Bertagnolli is the 16th director of the National Cancer Institute, and she’s the first woman to hold the post. She’s one of a host of women in key health and federal research posts in President Biden’s administration. She succeeded Norman E. Sharpless, who stepped down in April 2022.

After taking the post in October, she wrote on Twitter, "Put simply, I hate cancer."

"The pain of lost patients and devastated families drives me to improve how we develop interventions and deliver #CancerCare for all. We must challenge conventional thinking and remove arbitrary restrictions."

President Biden has placed healthcare and medical research high atop his list of priorities, most notably with his “cancer moonshot.” Biden lost his son, Beau, to cancer, and has said he wants to end cancer as we know it, and see it become a treatable disease.

Bertagnolli joined the National Cancer Institute from Harvard Medical School, where she served as a professor in the field of surgical oncology. She also was a surgeon at Brigham and Women’s Hospital and a member of the Gastrointestinal Cancer Treatment and Sarcoma Centers at Dana-Farber Cancer Institute in Boston.
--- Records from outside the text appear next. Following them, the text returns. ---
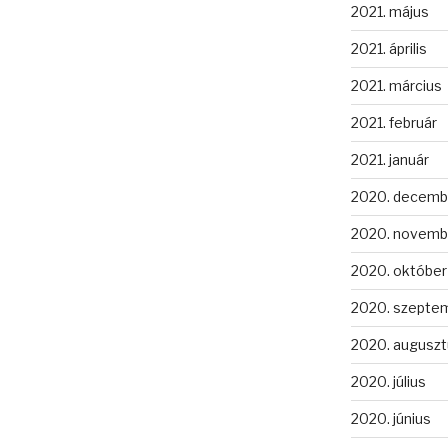
2021. május
2021. április
2021. március
2021. február
2021. január
2020. decemb
2020. novemb
2020. október
2020. szepte
2020. auguszt
2020. július
2020. június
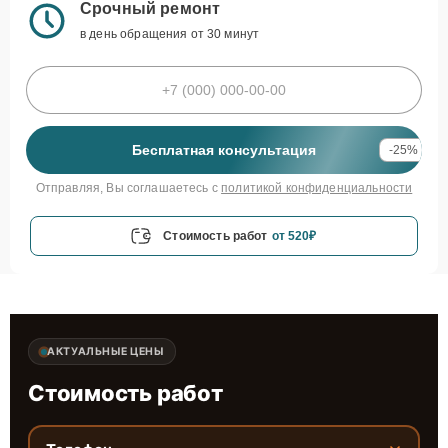
Срочный ремонт
в день обращения от 30 минут
Бесплатная консультация
-25%
Отправляя, Вы соглашаетесь с
политикой конфиденциальности
Стоимость работ
от 520₽
АКТУАЛЬНЫЕ ЦЕНЫ
Стоимость работ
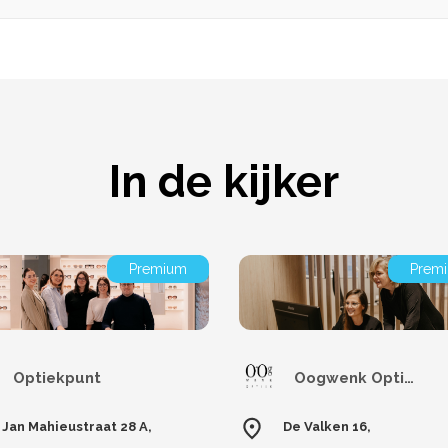
In de kijker
Premium
Prem
Optiekpunt
Oogwenk Optiek Arendonk
Jan Mahieustraat 28 A,
De Valken 16,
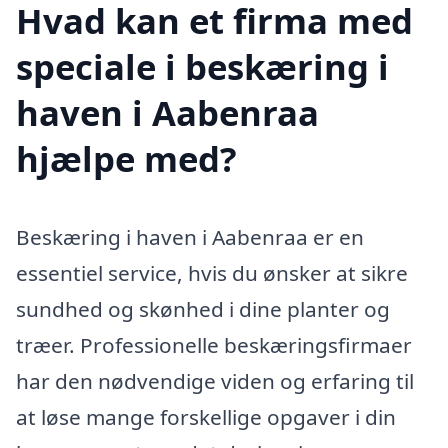
Hvad kan et firma med
speciale i beskæring i
haven i Aabenraa
hjælpe med?
Beskæring i haven i Aabenraa er en
essentiel service, hvis du ønsker at sikre
sundhed og skønhed i dine planter og
træer. Professionelle beskæringsfirmaer
har den nødvendige viden og erfaring til
at løse mange forskellige opgaver i din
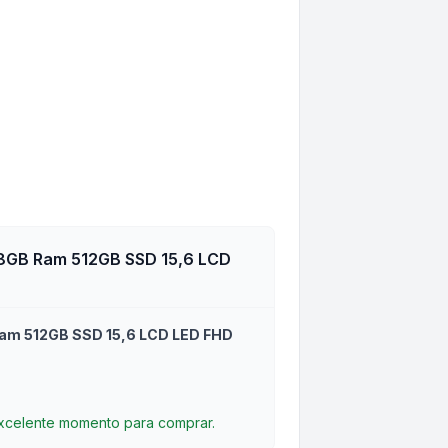
 8GB Ram 512GB SSD 15,6 LCD
am 512GB SSD 15,6 LCD LED FHD
excelente momento para comprar.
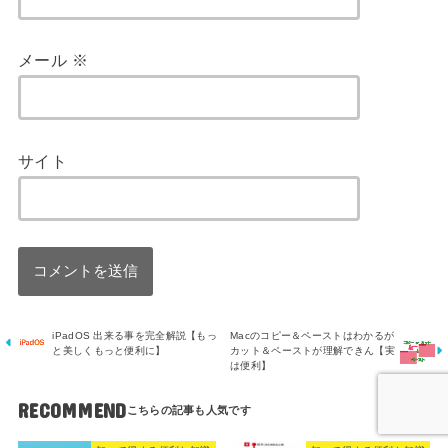
メール
※
サイト
iPadOS 出来る事を完全解説【もっ
Macのコピー＆ペーストはわかるが
と美しくもっと便利に】
カット＆ペーストが理解できん【実
は便利】
RECOMMEND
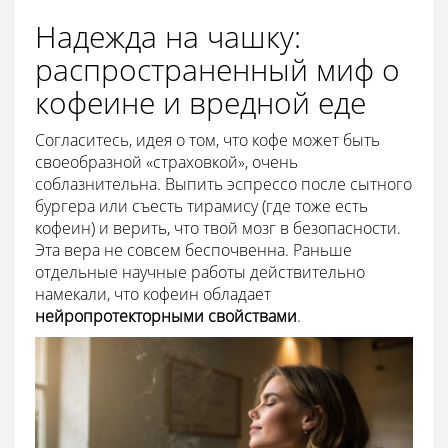
Надежда на чашку:
распространенный миф о
кофеине и вредной еде
Согласитесь, идея о том, что кофе может быть
своеобразной «страховкой», очень
соблазнительна. Выпить эспрессо после сытного
бургера или съесть тирамису (где тоже есть
кофеин) и верить, что твой мозг в безопасности.
Эта вера не совсем беспочвенна. Раньше
отдельные научные работы действительно
намекали, что кофеин обладает
нейропротекторными свойствами
.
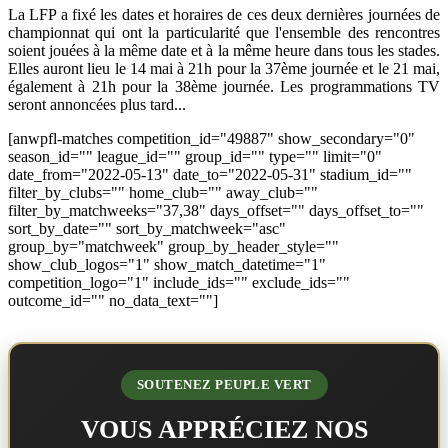
La LFP a fixé les dates et horaires de ces deux dernières journées de
championnat qui ont la particularité que l'ensemble des rencontres
soient jouées à la même date et à la même heure dans tous les stades.
Elles auront lieu le 14 mai à 21h pour la 37ème journée et le 21 mai,
également à 21h pour la 38ème journée. Les programmations TV
seront annoncées plus tard...
[anwpfl-matches competition_id="49887" show_secondary="0"
season_id="" league_id="" group_id="" type="" limit="0"
date_from="2022-05-13" date_to="2022-05-31" stadium_id=""
filter_by_clubs="" home_club="" away_club=""
filter_by_matchweeks="37,38" days_offset="" days_offset_to=""
sort_by_date="" sort_by_matchweek="asc"
group_by="matchweek" group_by_header_style=""
show_club_logos="1" show_match_datetime="1"
competition_logo="1" include_ids="" exclude_ids=""
outcome_id="" no_data_text=""]
SOUTENEZ PEUPLE VERT
VOUS APPRÉCIEZ NOS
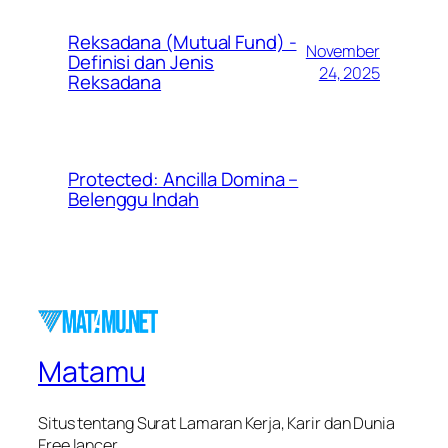
Reksadana (Mutual Fund) -
November
Definisi dan Jenis
24, 2025
Reksadana
Protected: Ancilla Domina –
Belenggu Indah
Matamu
Situs tentang Surat Lamaran Kerja, Karir dan Dunia
Free lancer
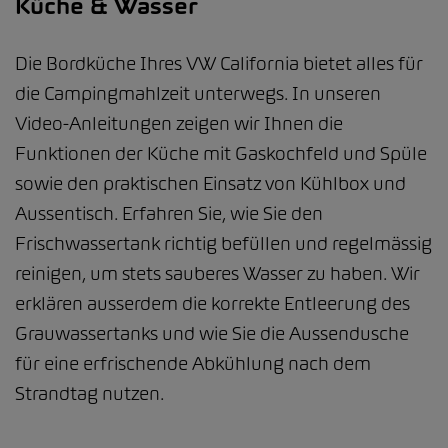
Küche & Wasser
Die Bordküche Ihres VW California bietet alles für
die Campingmahlzeit unterwegs. In unseren
Video-Anleitungen zeigen wir Ihnen die
Funktionen der Küche mit Gaskochfeld und Spüle
sowie den praktischen Einsatz von Kühlbox und
Aussentisch. Erfahren Sie, wie Sie den
Frischwassertank richtig befüllen und regelmässig
reinigen, um stets sauberes Wasser zu haben. Wir
erklären ausserdem die korrekte Entleerung des
Grauwassertanks und wie Sie die Aussendusche
für eine erfrischende Abkühlung nach dem
Strandtag nutzen.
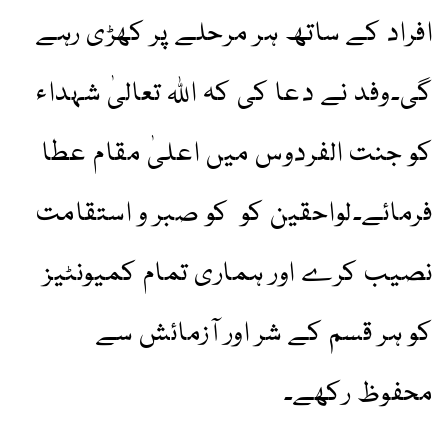
افراد کے ساتھ ہر مرحلے پر کھڑی رہے
گی۔وفد نے دعا کی کہ اللہ تعالیٰ شہداء
کو جنت الفردوس میں اعلیٰ مقام عطا
فرمائے۔لواحقین کو کو صبر و استقامت
نصیب کرے اور ہماری تمام کمیونٹیز
کو ہر قسم کے شر اور آزمائش سے
محفوظ رکھے۔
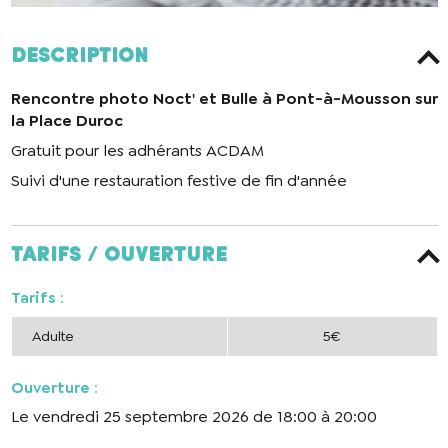
Description
Rencontre photo Noct' et Bulle à Pont-à-Mousson sur
la Place Duroc
Gratuit pour les adhérants ACDAM
Suivi d'une restauration festive de fin d'année
Tarifs / ouverture
Tarifs
:
Adulte
5€
Ouverture
:
Le vendredi 25 septembre 2026 de 18:00 à 20:00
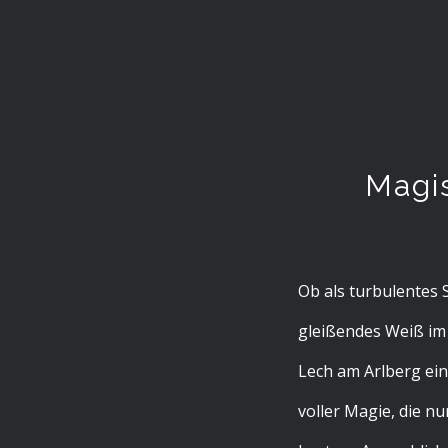
Magis
Ob als turbulentes
gleißendes Weiß im
Lech am Arlberg ein 
voller Magie, die nu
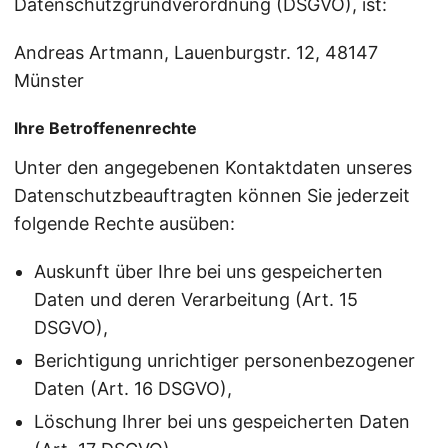
Datenschutzgrundverordnung (DSGVO), ist:
Andreas Artmann, Lauenburgstr. 12, 48147
Münster
Ihre Betroffenenrechte
Unter den angegebenen Kontaktdaten unseres
Datenschutzbeauftragten können Sie jederzeit
folgende Rechte ausüben:
Auskunft über Ihre bei uns gespeicherten
Daten und deren Verarbeitung (Art. 15
DSGVO),
Berichtigung unrichtiger personenbezogener
Daten (Art. 16 DSGVO),
Löschung Ihrer bei uns gespeicherten Daten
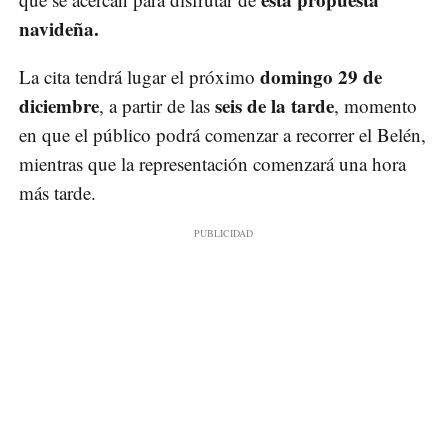
navideña.
domingo 29 de
La cita tendrá lugar el próximo
diciembre
seis de la tarde
, a partir de las
, momento
en que el público podrá comenzar a recorrer el Belén,
mientras que la representación comenzará una hora
más tarde.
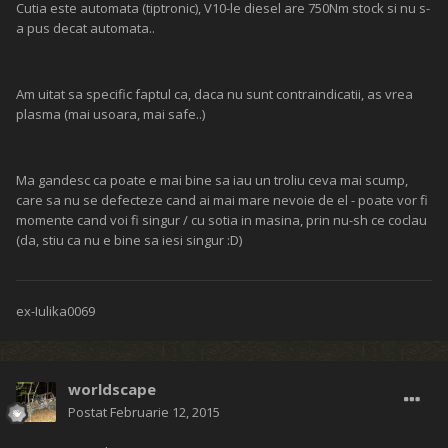
Cutia este automata (tiptronic), V10-le diesel are 750Nm stock si nu s-
a pus decat automata..
Am uitat sa specific faptul ca, daca nu sunt contraindicatii, as vrea
plasma (mai usoara, mai safe..)
Ma gandesc ca poate e mai bine sa iau un troliu ceva mai scump,
care sa nu se defecteze cand ai mai mare nevoie de el - poate vor fi
momente cand voi fi singur / cu sotia in masina, prin nu-sh ce coclau
(da, stiu ca nu e bine sa iesi singur :D)
ex-Iulika0069
worldscape
Postat
Februarie 12, 2015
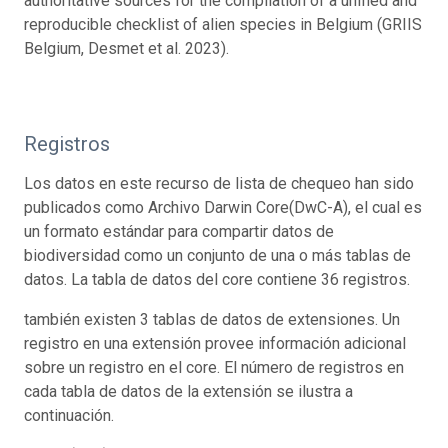
authoritative sources for the compilation of a unified and
reproducible checklist of alien species in Belgium (GRIIS
Belgium, Desmet et al. 2023).
Registros
Los datos en este recurso de lista de chequeo han sido
publicados como Archivo Darwin Core(DwC-A), el cual es
un formato estándar para compartir datos de
biodiversidad como un conjunto de una o más tablas de
datos. La tabla de datos del core contiene 36 registros.
también existen 3 tablas de datos de extensiones. Un
registro en una extensión provee información adicional
sobre un registro en el core. El número de registros en
cada tabla de datos de la extensión se ilustra a
continuación.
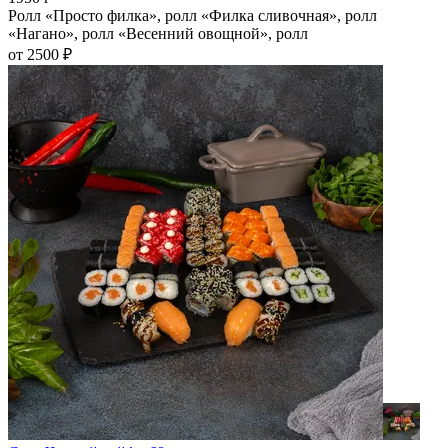
Ролл «Просто филка», ролл «Филка сливочная», ролл
«Нагано», ролл «Весенний овощной», ролл
от 2500 ₽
When she became director of the NCI, she outlined her top priorities.

“I see our work as aimed at three broad goals: understanding how cancer arises and what biological processes it disrupts; developing and testing new prevention and therapy approaches; and partnering with patients to develop ways for all people to receive the care that best meets their needs and, if they wish, to participate in research,” she said in a statement.

After sharing her cancer diagnosis, healthcare leaders shared their best wishes for a full recovery and praised her for helping others see the value of screening and detection.

Karen E. Knudsen, CEO of the American Cancer Society, said, “We stand with her as she embarks on her own cancer journey.”

“Dr. Bertagnolli’s announcement is yet another reminder of the importance of breast cancer screening,” Knudsen said in a statement. “Breast cancer screening saves lives and is safe and effective. Screening tests can detect cancer before it starts or catch cancer early when it may be easier to treat.”

“Thank you for sharing your story to raise awareness of the importance of #breastcancer screening & the value of #clinicaltrials,” Tatiana Prowell, an oncologist, wrote on Twitter.

Fewer women have been getting breast cancer screenings in the COVID-19 pandemic, healthcare leaders say. Some have delayed or postponed screenings and have had more advanced cancers when they did get checked out. In a poignant essay, Katie Couric disclosed she has breast cancer and was six months late for her screening, and she said she was grateful she didn’t wait longer.

While expressing optimism about her prognosis, Bertagnolli said she is in a waiting period and “there are things we don’t know.” But she said she is confident that answers about the right course of treatment will come in time, in part due to the research supported by the National Cancer Institute.

“I want everyone with cancer to know that they are not alone,” she said in the statement. “NCI is doing everything we can to work together—with all of society—to help more people with cancer live the full and active lives they deserve.”